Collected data
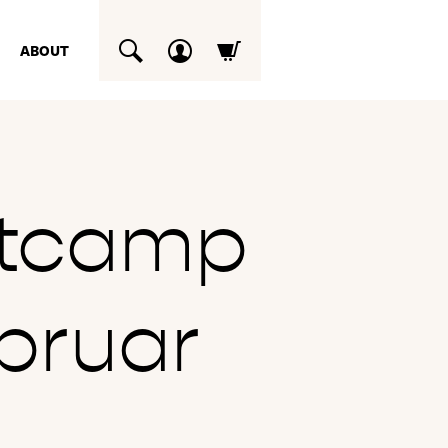
ABOUT
SUCHEN
stcamp
ebruar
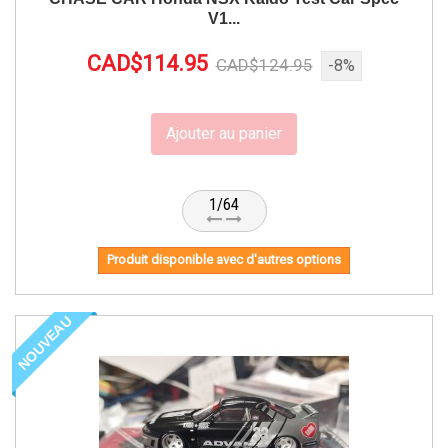
V1...
CAD$114.95
CAD$124.95
-8%
Ajouter au panier
1/64
Produit disponible avec d'autres options
NOUVEAU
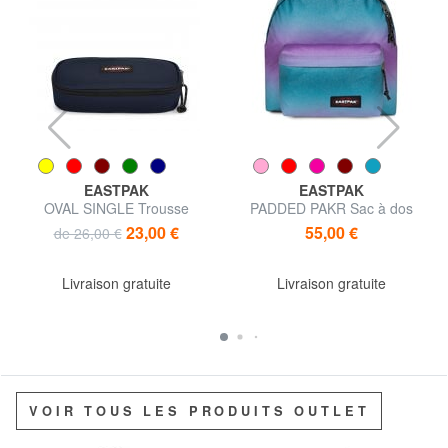
EASTPAK
EASTPAK
OVAL SINGLE Trousse
PADDED PAKR Sac à dos
23,00 €
55,00 €
de 26,00 €
Livraison gratuite
Livraison gratuite
VOIR TOUS LES PRODUITS OUTLET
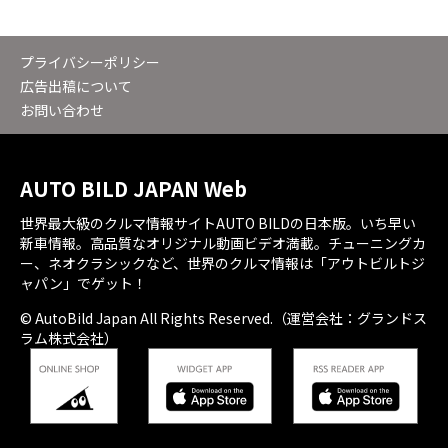
プライバシーポリシー
広告出稿について
お問い合わせ
AUTO BILD JAPAN Web
世界最大級のクルマ情報サイトAUTO BILDの日本版。いち早い
新車情報。高品質なオリジナル動画ビデオ満載。チューニングカ
ー、ネオクラシックなど、世界のクルマ情報は「アウトビルトジ
ャパン」でゲット！
© AutoBild Japan All Rights Reserved.（運営会社：グランドス
ラム株式会社）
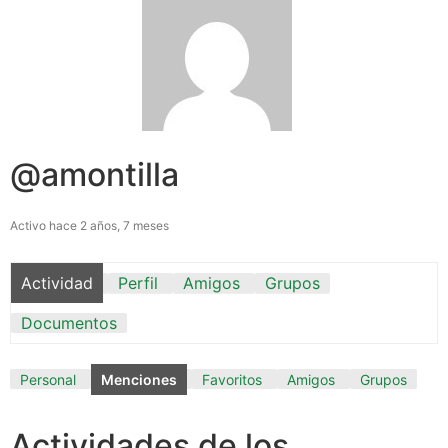
@amontilla
Activo hace 2 años, 7 meses
Actividad
Perfil
Amigos
Grupos
Documentos
Personal
Menciones
Favoritos
Amigos
Grupos
Actividades de los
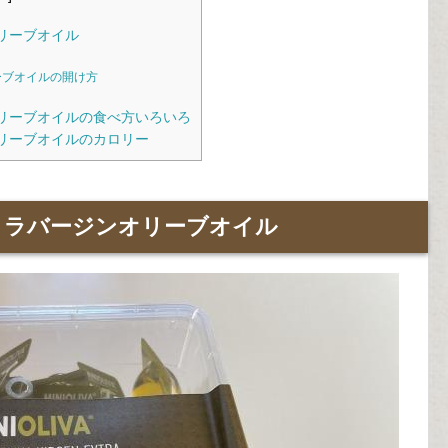
ンオリーブオイル
オリーブオイルの開け方
ジンオリーブオイルの食べ方いろいろ
ジンオリーブオイルのカロリー
エクストラバージンオリーブオイル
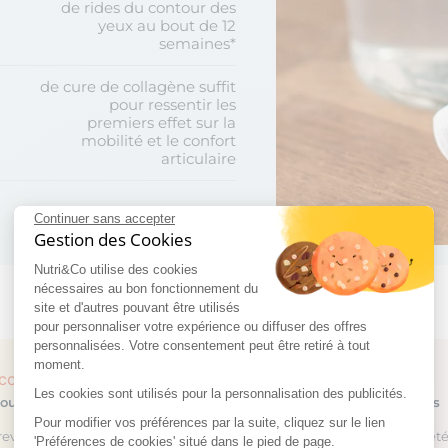
de rides du contour des
yeux au bout de 12
semaines*
de cure de collagène suffit
pour ressentir les
premiers effet sur la
mobilité et le confort
articulaire
Continuer sans accepter
Gestion des Cookies
Nutri&Co utilise des cookies
nécessaires au bon fonctionnement du
site et d'autres pouvant être utilisés
pour personnaliser votre expérience ou diffuser des offres
personnalisées. Votre consentement peut être retiré à tout
moment.
 collagène
Collagène marin
Les cookies sont utilisés pour la personnalisation des publicités.
30,90 €
jours
/ 30 jours
Pour modifier vos préférences par la suite, cliquez sur le lien
revetés
2 collagènes brevet
'Préférences de cookies' situé dans le pied de page.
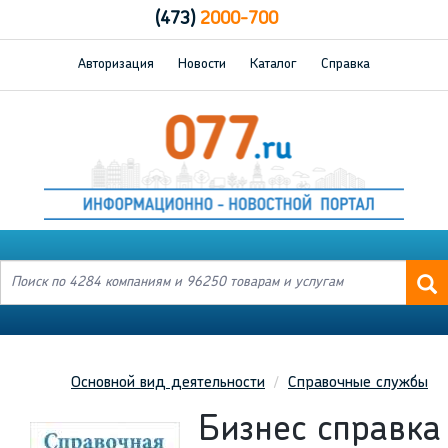
(473)
2000-700
Авторизация
Новости
Каталог
Справка
Основной вид деятельности
Справочные службы
Бизнес справка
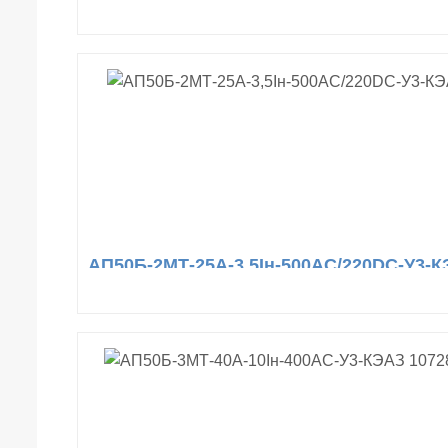
АП50Б-2МТ-25А-3,5Iн-500AC/220DC-У3-К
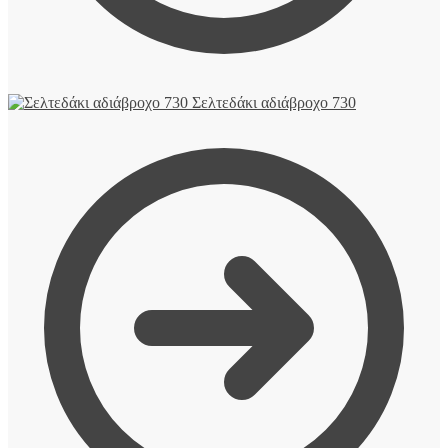
Σελτεδάκι αδιάβροχο 730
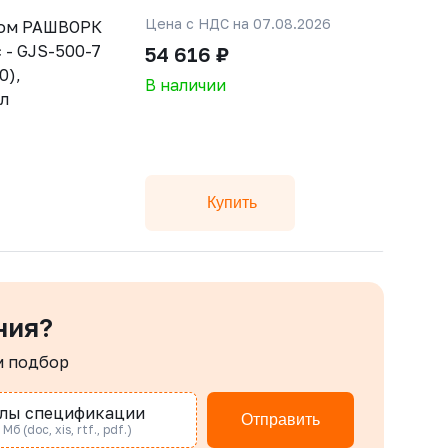
Цена с НДС на 07.08.2026
ном РАШВОРК
 - GJS-500-7
54 616 ₽
0),
В наличии
ал
Купить
ния?
м подбор
лы спецификации
Отправить
Мб (doc, xis, rtf., pdf.)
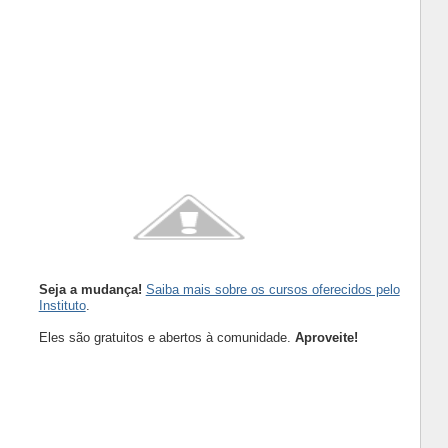
Seja a mudança!
Saiba mais sobre os cursos oferecidos pelo
Instituto
.
Eles são gratuitos e abertos à comunidade.
Aproveite!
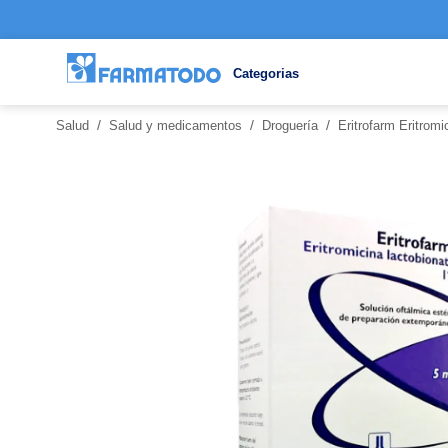
Categorias
/
/
/
Salud
Salud y medicamentos
Droguería
Eritrofarm Eritrom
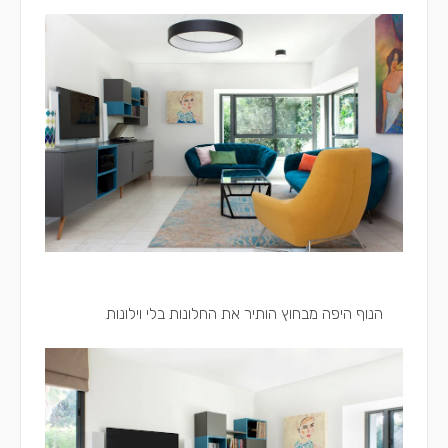
הנוף היפה מבחוץ הותיר את החלונות בלי וילונות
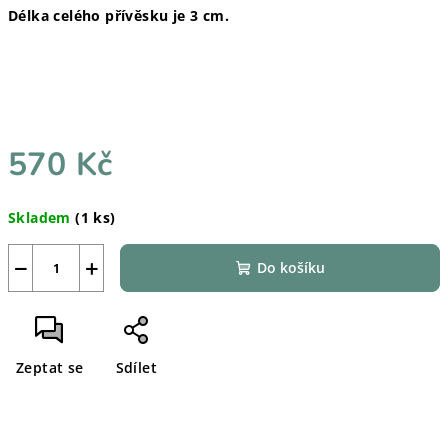
Délka celého přívěsku je 3 cm.
570 Kč
Měrná
Skladem
(1 ks)
cena:
−
+
Do košíku
Zeptat se
Sdílet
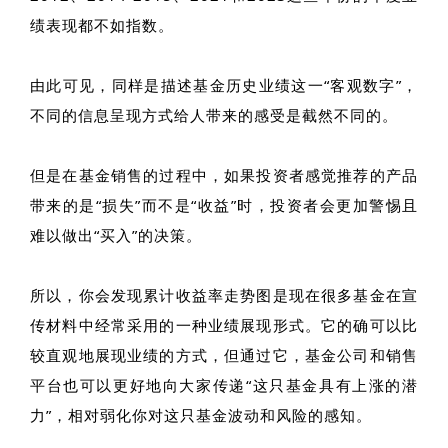
绩表现都不如指数。
由此可见，同样是描述基金历史业绩这一“客观数字”，
不同的信息呈现方式给人带来的感受是截然不同的。
但是在基金销售的过程中，如果投资者感觉推荐的产品
带来的是“损失”而不是“收益”时，投资者会更加警惕且
难以做出“买入”的决策。
所以，你会发现累计收益率走势图是现在很多基金在宣
传材料中经常采用的一种业绩展现形式。它的确可以比
较直观地展现业绩的方式，但通过它，基金公司和销售
平台也可以更好地向大家传递“这只基金具有上涨的潜
力”，相对弱化你对这只基金波动和风险的感知。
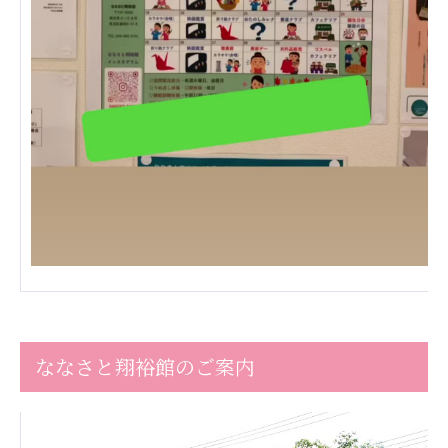
あげお共生の家
医療法人 京都翔医会
西京都病院
西京都クリニック
洛桂の郷
桂寿の郷
訪問看護ステーション秋桜
上桂の郷
ファミリエール吉祥院
教育（共に生きる仲間達）
学校法人明星学園
関東福祉専門学校
ななさと翔裕館のご案内
国際医療専門学校
浦和学院高等学校
明星幼稚園
志学会高等学校
特定非営利活動法人ファイアーレッズメディカルスポ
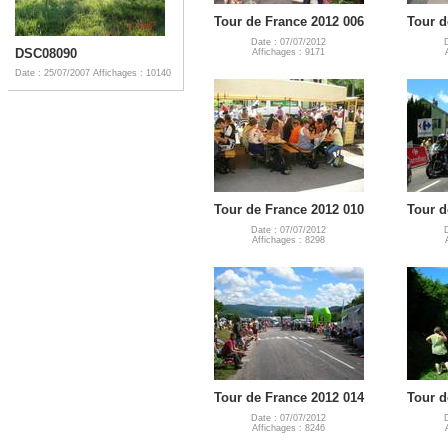
Tour de France 2012 006
Tour d
Date : 07/07/2012
DSC08090
Affichages : 9171
Date : 25/07/2007
Affichages : 10140
Tour de France 2012 010
Tour d
Date : 07/07/2012
Affichages : 8298
Tour de France 2012 014
Tour d
Date : 07/07/2012
Affichages : 8246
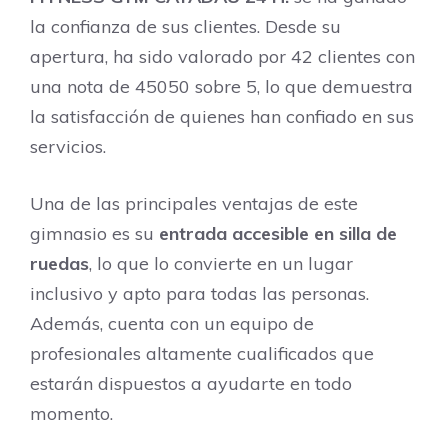
la confianza de sus clientes. Desde su
apertura, ha sido valorado por 42 clientes con
una nota de 45050 sobre 5, lo que demuestra
la satisfacción de quienes han confiado en sus
servicios.
Una de las principales ventajas de este
gimnasio es su
entrada accesible en silla de
ruedas
, lo que lo convierte en un lugar
inclusivo y apto para todas las personas.
Además, cuenta con un equipo de
profesionales altamente cualificados que
estarán dispuestos a ayudarte en todo
momento.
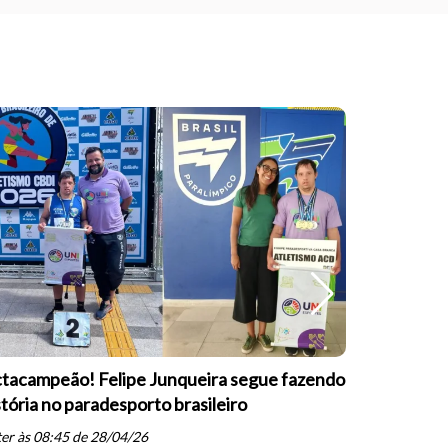
tacampeão! Felipe Junqueira segue fazendo
Equipe Pa
stória no paradesporto brasileiro
conquista 
PARESP de
er às 08:45 de 28/04/26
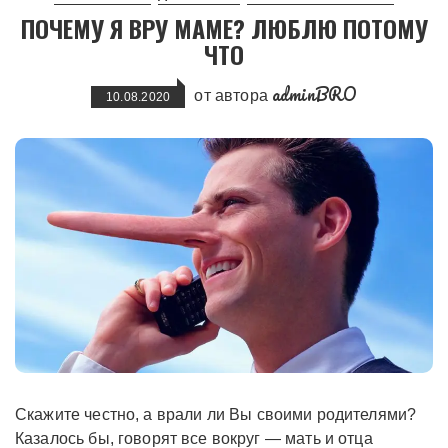
ПОЧЕМУ Я ВРУ МАМЕ? ЛЮБЛЮ ПОТОМУ
ЧТО
adminBRO
от автора
10.08.2020
Скажите честно, а врали ли Вы своими родителями?
Казалось бы, говорят все вокруг — мать и отца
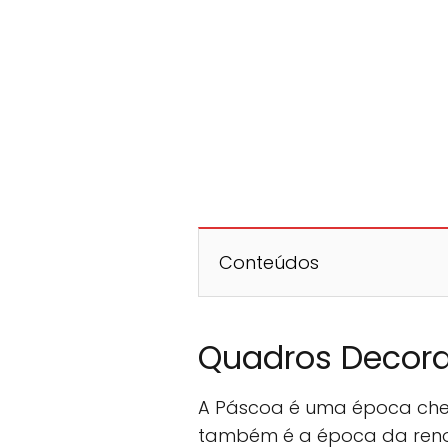
Conteúdos
Quadros Decora
A Páscoa é uma época chei
também é a época da reno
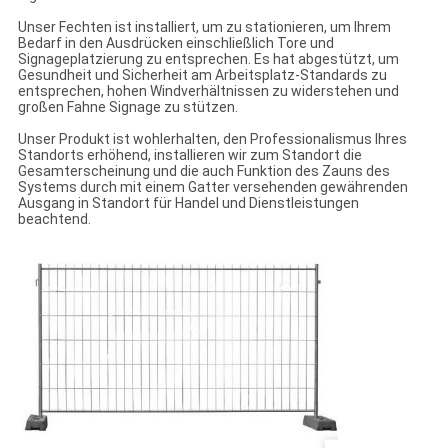
Unser Fechten ist installiert, um zu stationieren, um Ihrem
Bedarf in den Ausdrücken einschließlich Tore und
Signageplatzierung zu entsprechen. Es hat abgestützt, um
Gesundheit und Sicherheit am Arbeitsplatz-Standards zu
entsprechen, hohen Windverhältnissen zu widerstehen und
großen Fahne Signage zu stützen.
Unser Produkt ist wohlerhalten, den Professionalismus Ihres
Standorts erhöhend, installieren wir zum Standort die
Gesamterscheinung und die auch Funktion des Zauns des
Systems durch mit einem Gatter versehenden gewährenden
Ausgang in Standort für Handel und Dienstleistungen
beachtend.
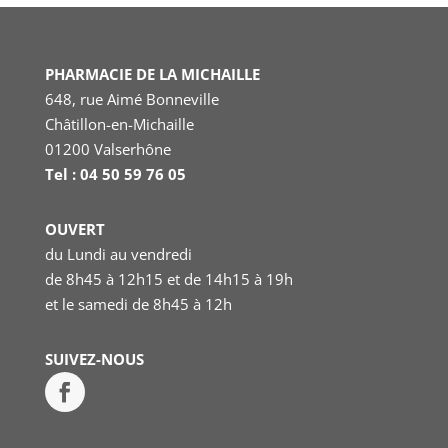
PHARMACIE DE LA MICHAILLE
648, rue Aimé Bonneville
Châtillon-en-Michaille
01200 Valserhône
Tel : 04 50 59 76 05
OUVERT
du Lundi au vendredi
de 8h45 à 12h15 et de 14h15 à 19h
et le samedi
de 8h45 à 12h
SUIVEZ-NOUS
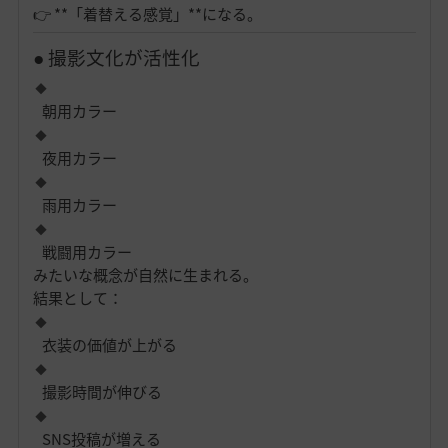
👉 **「着替える感覚」**になる。
● 撮影文化が活性化
朝用カラー
夜用カラー
雨用カラー
戦闘用カラー
みたいな概念が自然に生まれる。
結果として：
衣装の価値が上がる
撮影時間が伸びる
SNS投稿が増える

- [PROBLEM DETAILS]
Would you give the records again exactly, dropping the pictures?

- [RESPONSE TO THE TASK]
ABOUT
SUCHEN
stcamp
ebruar
V1...
CAD$114.95
CAD$124.95
-8%
Ajouter au panier
1/64
Produit disponible avec d'autres options
NOUVEAU
EASTPAK
EASTPAK
OVAL SINGLE Trousse
PADDED PAKR Sac à dos
23,00 €
55,00 €
de 26,00 €
Livraison gratuite
Livraison gratuite
VOIR TOUS LES PRODUITS OUTLET
プライバシーポリシー
広告出稿について
お問い合わせ
AUTO BILD JAPAN Web
世界最大級のクルマ情報サイトAUTO BILDの日本版。いち早い
新車情報。高品質なオリジナル動画ビデオ満載。チューニングカ
ー、ネオクラシックなど、世界のクルマ情報は「アウトビルトジ
ャパン」でゲット！
© AutoBild Japan All Rights Reserved.（運営会社：グランドス
ラム株式会社）
@amontilla
Activo hace 2 años, 7 meses
Actividad
Perfil
Amigos
Grupos
Documentos
Personal
Menciones
Favoritos
Amigos
Grupos
Actividades de los
ンオリーブオイル
オリーブオイルの開け方
ジンオリーブオイルの食べ方いろいろ
ジンオリーブオイルのカロリー
エクストラバージンオリーブオイル
de rides du contour des
yeux au bout de 12
semaines*
de cure de collagène suffit
pour ressentir les
premiers effet sur la
mobilité et le confort
articulaire
Continuer sans accepter
Gestion des Cookies
Nutri&Co utilise des cookies
nécessaires au bon fonctionnement du
site et d'autres pouvant être utilisés
pour personnaliser votre expérience ou diffuser des offres
personnalisées. Votre consentement peut être retiré à tout
moment.
 collagène
Collagène marin
Les cookies sont utilisés pour la personnalisation des publicités.
30,90 €
jours
/ 30 jours
Pour modifier vos préférences par la suite, cliquez sur le lien
revetés
2 collagènes brevet
'Préférences de cookies' situé dans le pied de page.
(473)
2000-700
Авторизация
Новости
Каталог
Справка
Основной вид деятельности
Справочные службы
Бизнес справка
АП50Б-2МТ-25А-3,5Iн-500AC/220DC-У3-К
Σελτεδάκι αδιάβροχο 730
Цена с НДС на 07.08.2026
ном РАШВОРК
 - GJS-500-7
54 616 ₽
0),
В наличии
ал
Купить
ния?
м подбор
лы спецификации
Отправить
Мб (doc, xis, rtf., pdf.)
Seja a mudança!
Saiba mais sobre os cursos oferecidos pelo
Instituto
.
Eles são gratuitos e abertos à comunidade.
Aproveite!
Categorias
/
/
/
Salud
Salud y medicamentos
Droguería
Eritrofarm Eritrom
הנוף היפה מבחוץ הותיר את החלונות בלי וילונות
Délka celého přívěsku je 3 cm.
570 Kč
Měrná
Skladem
(1 ks)
cena:
−
+
Do košíku
Zeptat se
Sdílet
绩表现都不如指数。
由此可见，同样是描述基金历史业绩这一“客观数字”，
不同的信息呈现方式给人带来的感受是截然不同的。
但是在基金销售的过程中，如果投资者感觉推荐的产品
带来的是“损失”而不是“收益”时，投资者会更加警惕且
难以做出“买入”的决策。
所以，你会发现累计收益率走势图是现在很多基金在宣
传材料中经常采用的一种业绩展现形式。它的确可以比
较直观地展现业绩的方式，但通过它，基金公司和销售
平台也可以更好地向大家传递“这只基金具有上涨的潜
力”，相对弱化你对这只基金波动和风险的感知。
あげお共生の家
医療法人 京都翔医会
西京都病院
西京都クリニック
洛桂の郷
桂寿の郷
訪問看護ステーション秋桜
上桂の郷
ファミリエール吉祥院
教育（共に生きる仲間達）
学校法人明星学園
関東福祉専門学校
ななさと翔裕館のご案内
国際医療専門学校
浦和学院高等学校
明星幼稚園
志学会高等学校
特定非営利活動法人ファイアーレッズメディカルスポ
Tour de France 2012 006
Tour d
Date : 07/07/2012
DSC08090
Affichages : 9171
Date : 25/07/2007
Affichages : 10140
Tour de France 2012 010
Tour d
Date : 07/07/2012
Affichages : 8298
Tour de France 2012 014
Tour d
Date : 07/07/2012
Affichages : 8246
la confianza de sus clientes. Desde su
apertura, ha sido valorado por 42 clientes con
una nota de 45050 sobre 5, lo que demuestra
la satisfacción de quienes han confiado en sus
servicios.
Una de las principales ventajas de este
gimnasio es su
entrada accesible en silla de
ruedas
, lo que lo convierte en un lugar
inclusivo y apto para todas las personas.
Además, cuenta con un equipo de
profesionales altamente cualificados que
estarán dispuestos a ayudarte en todo
momento.
tacampeão! Felipe Junqueira segue fazendo
Equipe Pa
stória no paradesporto brasileiro
conquista 
PARESP de
er às 08:45 de 28/04/26
ПОЧЕМУ Я ВРУ МАМЕ? ЛЮБЛЮ ПОТОМУ
ЧТО
adminBRO
от автора
10.08.2020
Скажите честно, а врали ли Вы своими родителями?
Казалось бы, говорят все вокруг — мать и отца
Conteúdos
Quadros Decora
A Páscoa é uma época chei
também é a época da reno
Unser Fechten ist installiert, um zu stationieren, um Ihrem
Bedarf in den Ausdrücken einschließlich Tore und
Signageplatzierung zu entsprechen. Es hat abgestützt, um
Gesundheit und Sicherheit am Arbeitsplatz-Standards zu
entsprechen, hohen Windverhältnissen zu widerstehen und
großen Fahne Signage zu stützen.
Unser Produkt ist wohlerhalten, den Professionalismus Ihres
Standorts erhöhend, installieren wir zum Standort die
Gesamterscheinung und die auch Funktion des Zauns des
Systems durch mit einem Gatter versehenden gewährenden
Ausgang in Standort für Handel und Dienstleistungen
beachtend.
PHARMACIE DE LA MICHAILLE
648, rue Aimé Bonneville
Châtillon-en-Michaille
01200 Valserhône
Tel : 04 50 59 76 05
OUVERT
du Lundi au vendredi
de 8h45 à 12h15 et de 14h15 à 19h
et le samedi
de 8h45 à 12h
SUIVEZ-NOUS
👉 **「着替える感覚」**になる。
● 撮影文化が活性化
朝用カラー
夜用カラー
雨用カラー
戦闘用カラー
みたいな概念が自然に生まれる。
結果として：
衣装の価値が上がる
撮影時間が伸びる
SNS投稿が増える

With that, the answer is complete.